The details were part of the Baltimore Police Department's internal investigation into the circumstances surrounding Gray's death. The Baltimore Sun agreed not to share them until a decision was made on whether or not the officers involved in Gray's arrest would be charged for their actions. On Friday, State's Attorney Marilyn Mosby ruled Gray's death a homicide, and charges were filed against all six officers.
According to the Sun, Gray's requests for help were dismissed as "jailitis":
Task force members continued to investigate all possibilities even though they felt confident that Gray had suffered a "catastrophic injury" while being taken from the arrest at Gilmor Homes to the Western District police station. They discovered that the van's video camera was broken and that one of the officers during the transport said Gray had "jailitis" — a faked illness — when he complained about his condition.
And they spent many hours retracing the actions of Officer Caesar R. Goodson, Jr., the wagon driver. Goodson, the investigators said, had heard Gray ask for medical help a number of times — a key factor in the charges Mosby would bring against him. Still, there were gaps along the route where no video or witness statements existed.

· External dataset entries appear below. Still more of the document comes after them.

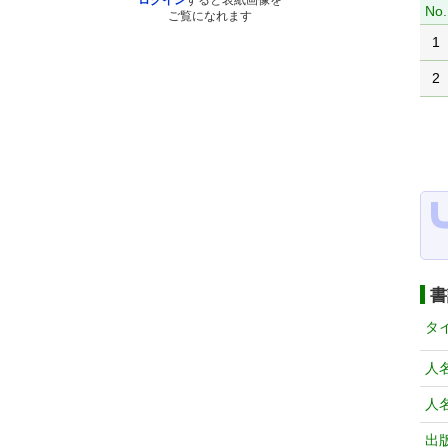
ログイン
すると表紙画像を
No.
ご覧になれます
1
2
書
タ
人
人
出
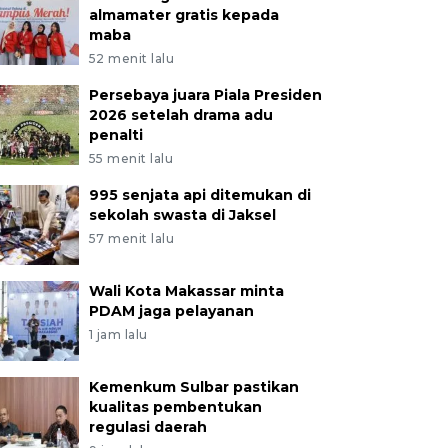
almamater gratis kepada
maba
52 menit lalu
Persebaya juara Piala Presiden
2026 setelah drama adu
penalti
55 menit lalu
995 senjata api ditemukan di
sekolah swasta di Jaksel
57 menit lalu
Wali Kota Makassar minta
PDAM jaga pelayanan
1 jam lalu
Kemenkum Sulbar pastikan
kualitas pembentukan
regulasi daerah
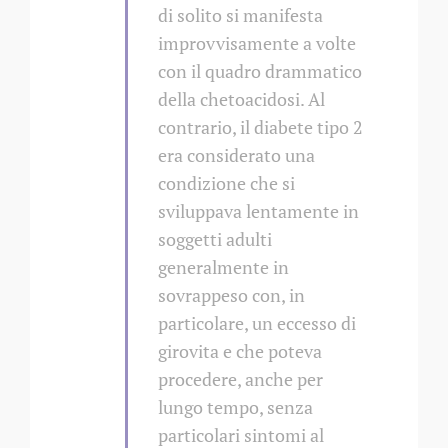
di solito si manifesta
improvvisamente a volte
con il quadro drammatico
della chetoacidosi. Al
contrario, il diabete tipo 2
era considerato una
condizione che si
sviluppava lentamente in
soggetti adulti
generalmente in
sovrappeso con, in
particolare, un eccesso di
girovita e che poteva
procedere, anche per
lungo tempo, senza
particolari sintomi al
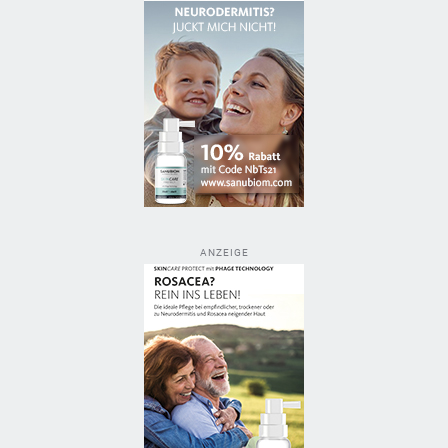
ANZEIGE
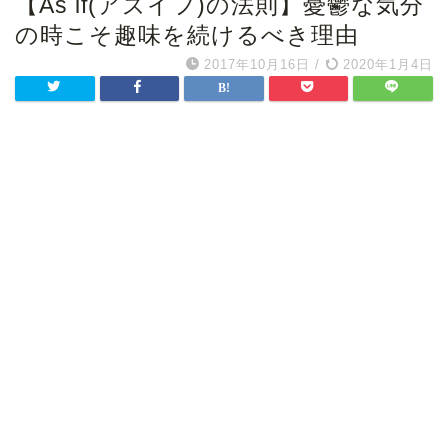
【As if(アズイフ)の法則】憂鬱な気分
の時こそ趣味を続けるべき理由
2017年10月16日
/
2020年1月4日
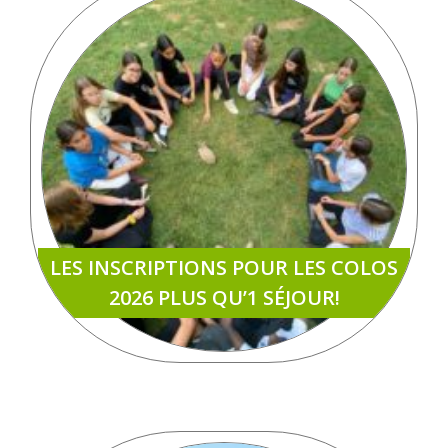
LES INSCRIPTIONS POUR LES COLOS
2026 PLUS QU’1 SÉJOUR!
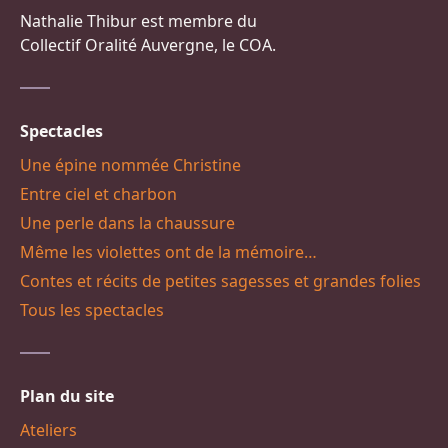
Nathalie Thibur est membre du
Collectif Oralité Auvergne, le COA.
Spectacles
Une épine nommée Christine
Entre ciel et charbon
Une perle dans la chaussure
Même les violettes ont de la mémoire…
Contes et récits de petites sagesses et grandes folies
Tous les spectacles
Plan du site
Ateliers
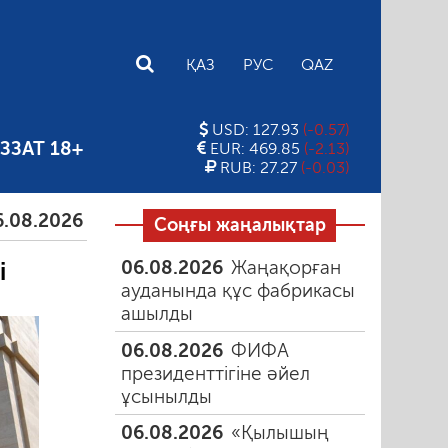
E
ҚАЗ
РУС
QAZ
USD: 127.93
(-0.57)
ЗЗАТ 18+
EUR: 469.85
(-2.13)
RUB: 27.27
(-0.03)
6
Тамыздағы таңғы түтін
06.08.2026
Құмарлық 
Соңғы жаңалықтар
06.08.2026
Жаңақорған
і
ауданында құс фабрикасы
ашылды
06.08.2026
ФИФА
президенттігіне әйел
ұсынылды
06.08.2026
«Қылышың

The investigators sought to understand why Goodson had made a stop that was discovered in a review of video camera footage. All they could determine was that Goodson looked into the back of the van, but did not touch Gray. But they wondered: Were there other stops?
The Sun adds that police were taken aback by Mosby's swift decision:
They stood motionless as Mosby began speaking. A lieutenant wearing a suit and bow tie rested his left hand on a leather chair; Green stood in uniform against the wall, hands behind his back. As Mosby read off the charges — including second-degree depraved-heart murder, the most serious, against Goodson — stunned looks crossed their faces.
They had not expected the state's attorney's office to act so soon.